# TO DO
Count every line in the entries that contains "laten". Report that count alone.

# LISTED RECORDS

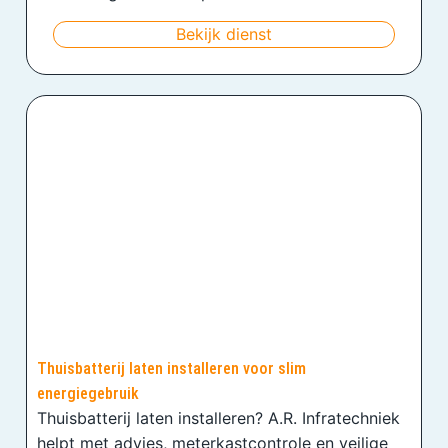
Bekijk dienst
Thuisbatterij laten installeren voor slim
energiegebruik
Thuisbatterij laten installeren? A.R. Infratechniek
helpt met advies, meterkastcontrole en veilige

# RESPONSE TO THIS EXERCISE
2